(Transcribed page contents)
Segment Open

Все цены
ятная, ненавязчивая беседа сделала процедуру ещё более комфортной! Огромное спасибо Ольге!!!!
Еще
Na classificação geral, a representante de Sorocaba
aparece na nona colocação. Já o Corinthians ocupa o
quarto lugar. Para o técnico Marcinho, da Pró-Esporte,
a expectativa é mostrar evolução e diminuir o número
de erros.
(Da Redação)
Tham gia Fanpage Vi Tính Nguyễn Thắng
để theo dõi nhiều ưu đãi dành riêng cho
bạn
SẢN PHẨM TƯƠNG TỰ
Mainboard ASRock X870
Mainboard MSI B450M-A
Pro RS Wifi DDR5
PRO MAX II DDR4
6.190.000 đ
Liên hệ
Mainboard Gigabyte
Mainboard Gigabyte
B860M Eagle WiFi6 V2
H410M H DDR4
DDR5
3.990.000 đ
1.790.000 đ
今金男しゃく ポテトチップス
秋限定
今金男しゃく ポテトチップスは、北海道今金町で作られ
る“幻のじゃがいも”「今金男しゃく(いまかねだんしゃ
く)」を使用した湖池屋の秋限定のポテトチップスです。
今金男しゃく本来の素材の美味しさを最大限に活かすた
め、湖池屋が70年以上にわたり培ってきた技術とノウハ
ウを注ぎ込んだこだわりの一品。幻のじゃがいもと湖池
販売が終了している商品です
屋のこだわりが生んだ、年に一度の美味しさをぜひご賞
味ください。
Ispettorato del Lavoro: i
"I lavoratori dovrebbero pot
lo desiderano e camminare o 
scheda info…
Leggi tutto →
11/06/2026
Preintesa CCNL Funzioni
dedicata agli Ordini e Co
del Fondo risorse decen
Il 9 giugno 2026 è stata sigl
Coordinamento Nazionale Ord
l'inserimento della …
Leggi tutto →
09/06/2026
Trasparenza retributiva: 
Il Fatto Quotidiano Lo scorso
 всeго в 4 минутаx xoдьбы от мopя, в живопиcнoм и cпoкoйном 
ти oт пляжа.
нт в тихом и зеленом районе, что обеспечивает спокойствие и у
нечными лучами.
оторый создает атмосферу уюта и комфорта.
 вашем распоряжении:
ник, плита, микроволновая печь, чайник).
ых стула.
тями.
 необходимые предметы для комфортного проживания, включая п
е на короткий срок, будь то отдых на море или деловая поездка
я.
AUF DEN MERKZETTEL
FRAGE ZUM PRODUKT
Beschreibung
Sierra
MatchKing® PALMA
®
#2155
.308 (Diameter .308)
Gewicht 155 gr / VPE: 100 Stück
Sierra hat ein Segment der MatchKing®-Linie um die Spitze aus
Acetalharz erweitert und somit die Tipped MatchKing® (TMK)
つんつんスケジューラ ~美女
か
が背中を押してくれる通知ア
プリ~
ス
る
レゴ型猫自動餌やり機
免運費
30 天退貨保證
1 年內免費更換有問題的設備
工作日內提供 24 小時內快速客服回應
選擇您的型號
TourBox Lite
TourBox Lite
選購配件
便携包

Segment Closed

### The task
Please repeat every record above word for word.

### Exercise answer
Все цены
ятная, ненавязчивая беседа сделала процедуру ещё более комфортной! Огромное спасибо Ольге!!!!
Еще
Na classificação geral, a representante de Sorocaba
aparece na nona colocação. Já o Corinthians ocupa o
quarto lugar. Para o técnico Marcinho, da Pró-Esporte,
a expectativa é mostrar evolução e diminuir o número
de erros.
(Da Redação)
Tham gia Fanpage Vi Tính Nguyễn Thắng
để theo dõi nhiều ưu đãi dành riêng cho
bạn
SẢN PHẨM TƯƠNG TỰ
Mainboard ASRock X870
Mainboard MSI B450M-A
Pro RS Wifi DDR5
PRO MAX II DDR4
6.190.000 đ
Liên hệ
Mainboard Gigabyte
Mainboard Gigabyte
B860M Eagle WiFi6 V2
H410M H DDR4
DDR5
3.990.000 đ
1.790.000 đ
今金男しゃく ポテトチップス
秋限定
今金男しゃく ポテトチップスは、北海道今金町で作られ
る“幻のじゃがいも”「今金男しゃく(いまかねだんしゃ
く)」を使用した湖池屋の秋限定のポテトチップスです。
今金男しゃく本来の素材の美味しさを最大限に活かすた
め、湖池屋が70年以上にわたり培ってきた技術とノウハ
ウを注ぎ込んだこだわりの一品。幻のじゃがいもと湖池
販売が終了している商品です
屋のこだわりが生んだ、年に一度の美味しさをぜひご賞
味ください。
Ispettorato del Lavoro: i
"I lavoratori dovrebbero pot
lo desiderano e camminare o 
scheda info…
Leggi tutto →
11/06/2026
Preintesa CCNL Funzioni
dedicata agli Ordini e Co
del Fondo risorse decen
Il 9 giugno 2026 è stata sigl
Coordinamento Nazionale Ord
l'inserimento della …
Leggi tutto →
09/06/2026
Trasparenza retributiva: 
Il Fatto Quotidiano Lo scorso
 всeго в 4 минутаx xoдьбы от мopя, в живопиcнoм и cпoкoйном 
ти oт пляжа.
нт в тихом и зеленом районе, что обеспечивает спокойствие и у
нечными лучами.
оторый создает атмосферу уюта и комфорта.
 вашем распоряжении:
ник, плита, микроволновая печь, чайник).
ых стула.
тями.
 необходимые предметы для комфортного проживания, включая п
е на короткий срок, будь то отдых на море или деловая поездка
я.
AUF DEN MERKZETTEL
FRAGE ZUM PRODUKT
Beschreibung
Sierra
MatchKing® PALMA
®
#2155
.308 (Diameter .308)
Gewicht 155 gr / VPE: 100 Stück
Sierra hat ein Segment der MatchKing®-Linie um die Spitze aus
Acetalharz erweitert und somit die Tipped MatchKing® (TMK)
つんつんスケジューラ ~美女
か
が背中を押してくれる通知ア
プリ~
ス
る
レゴ型猫自動餌やり機
免運費
30 天退貨保證
1 年內免費更換有問題的設備
工作日內提供 24 小時內快速客服回應
選擇您的型號
TourBox Lite
TourBox Lite
選購配件
便携包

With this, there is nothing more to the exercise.